===== Material provided
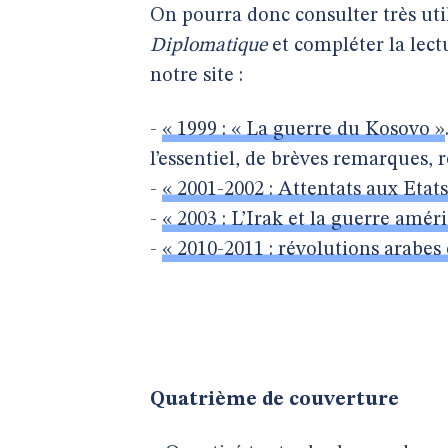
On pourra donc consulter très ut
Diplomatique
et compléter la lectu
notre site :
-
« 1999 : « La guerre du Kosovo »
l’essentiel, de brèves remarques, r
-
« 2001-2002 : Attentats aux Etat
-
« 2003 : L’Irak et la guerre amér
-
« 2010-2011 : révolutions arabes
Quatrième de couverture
==========
**Task requirements:**
Each line of the data in which the string "guerre" appears needs to be copied.

**Reply:**
« 1999 : « La guerre du Kosovo »
« 2003 : L’Irak et la guerre amér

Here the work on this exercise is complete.